ここらで分かりやすく「武士道」を考えてみませふ。

「恥ずかしいからやめなさい」とか「周りに迷惑のかからないように」とか誰もが耳にしていますね。どんなときに使われているでしょう。多分親御さんが、自分の子供に対して何かをしたときに咎める意味合いをこめて何気なく使っているフレーズではないでしょうか。 実はこのフレーズこそが、忘れ去られた武士道の名残りの一つなのです。そして最も大切なフレーズだからこそ現代まで脈々と残ってきたと言えるかもしれないのです。
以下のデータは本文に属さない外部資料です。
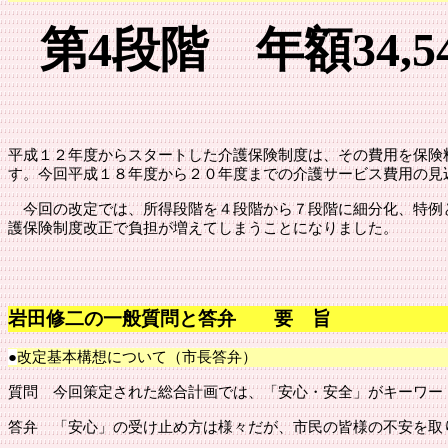
第4段階 年額34,5
平成１２年度からスタートした介護保険制度は、その費用を保険
す。今回平成１８年度から２０年度までの介護サービス費用の見
今回の改定では、所得段階を４段階から７段階に細分化、特例と
護保険制度改正で負担が増えてしまうことになりました。
岩田修二の一般質問と答弁 要 旨
●
改定基本構想について（市長答弁）
質問
今回策定された総合計画では、「安心・安全」がキーワー
答弁
「安心」の受け止め方は様々だが、市民の皆様の不安を取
「廉恥心」(れんちしんと読みます)という言葉を知っていますか。先ほどとは逆に知らない方が、多いと思いますが、では「恥を知れ!!」というフレーズはいかがですか。叱責の時の言葉としてのみ機能して正しい意味合いが伝わっていないようですが、これこそが「廉恥心」であり、正しい意味としては「一度失敗して恥と感じたからには二度と同じような失敗はしないようにしよう」ということです。つまりこれこそが、先ほどの「恥ずかしいから…」という理由の一つなのです。考えてみれば凄いことです。江戸時代に開花した「武士道」が、現代でも日本人の文化・背骨として生きているのです。そして現代に生きる私達にこそ「武士道」は必要不可欠なものではないかと考えています。
 武士道精神が、社会を包んでいたからこそ江戸時代は数百年も大きな戦もなく過ごせ(そんな例は世界にないそうです)、明治維新後や第二次大戦後の目覚ましい「復興」の背骨を貫いていた精神と国民性こそが「武士道」そのものだったと今では再評価もされています。
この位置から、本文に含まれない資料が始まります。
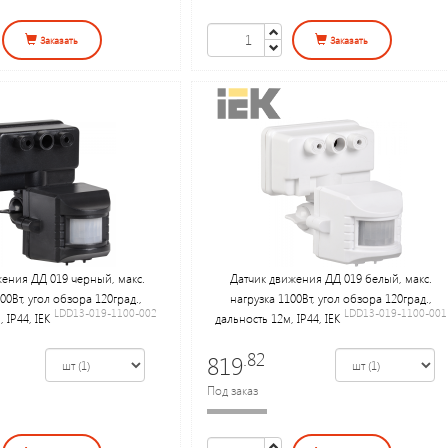
Заказать
Заказать
ения ДД 019 черный, макс.
Датчик движения ДД 019 белый, макс.
00Вт, угол обзора 120град.,
нагрузка 1100Вт, угол обзора 120град.,
LDD13-019-1100-002
LDD13-019-1100-001
 IP44, IEK
дальность 12м, IP44, IEK
.82
819
Под заказ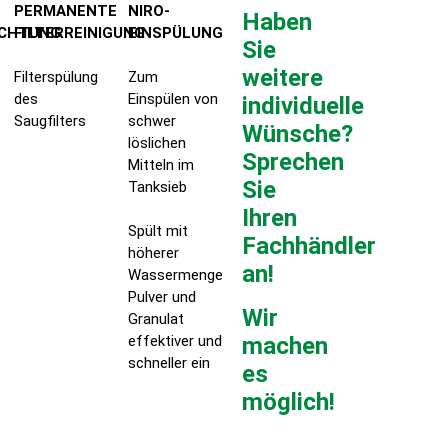
PERMANENTE
NIRO-
Haben
UCHTUNG
FILTERREINIGUNG
EINSPÜLUNG
Sie
weitere
Filterspülung
Zum
des
Einspülen von
individuelle
Saugfilters
schwer
Wünsche?
löslichen
Sprechen
Mitteln im
Sie
Tanksieb
Ihren
Spült mit
Fachhändler
höherer
an!
Wassermenge
Pulver und
Wir
Granulat
effektiver und
machen
schneller ein
es
möglich!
 ちなみに、それほど優れた「道徳感」や強い社会としての「意志」は現代にあるのでしょうか。戦後教育や経済優先の社会は、質素倹約や感情を表に表さないこれまでの生き方を否定し、享楽のため単純に目先の利益追求のためにのみ機能し、人として日本人として最も大切な原理原則を無視し続けた結果が、現代社会の混乱と低迷を呼んだとも言われています。
 ここらで私達市井の武道家たちからもう一度「武士道」を考えるべきではないでしょうか。武の道を説いている以上、実践と理論が一致しなくてはならないしそれ以上にその考えを社会に何らかの形で還元していくべきだと考えます。
# by katsumi-okuda | 2004-07-07 08:49 | 評論

何かが違う!?ぱーとつー。

現在の損傷箇所一覧。右肩靱帯損傷から始まって左肘及び前腕筋の損傷、左腰疼痛、右足親指脱臼etc。自分としてはかなり真面目に稽古を積んだここ一年で得た代償。計画通り年1〜2kg動ける筋肉を手に入れはしたが…。
普通に五十代が若い人と対等に競い合おうとしたら挌技・武術の場合大かれすくなかれこうなるはずではないだろうか。打たれずに打ち返すことは理想であり、自分の弟子相手ならいくらでもやれる組手が存在します。それは、技を教えたのは本人ですから、相手の動きはある程度先読みできますし、師弟関の微妙な心の温度差によって、先生のほうが有利に働き前述のような達人的なことが出来るのです。但しそれでは先生一人が出来ることであって弟子に伝わる「技の継承」にはなりません。私自身の考える武術・武芸者とは、相手誰であろうと正面から打ち倒せ且つ叉制することが自在に出来る技と心身の鍛練を怠らぬ者。そして現在ではその技をいかに広く自分の弟子達に伝えるマニュアルを確立している者でなくては意味をなさないと考えます。 つまり普通に考えて身体を使って指導していれば簡単に身体は痛んでいくものです。達人と言われるなら少なくともこんな思いをしなくてはならないのではないでしょうか…。私はそうします。それしか知りませんしそれが最短・最良と考えます。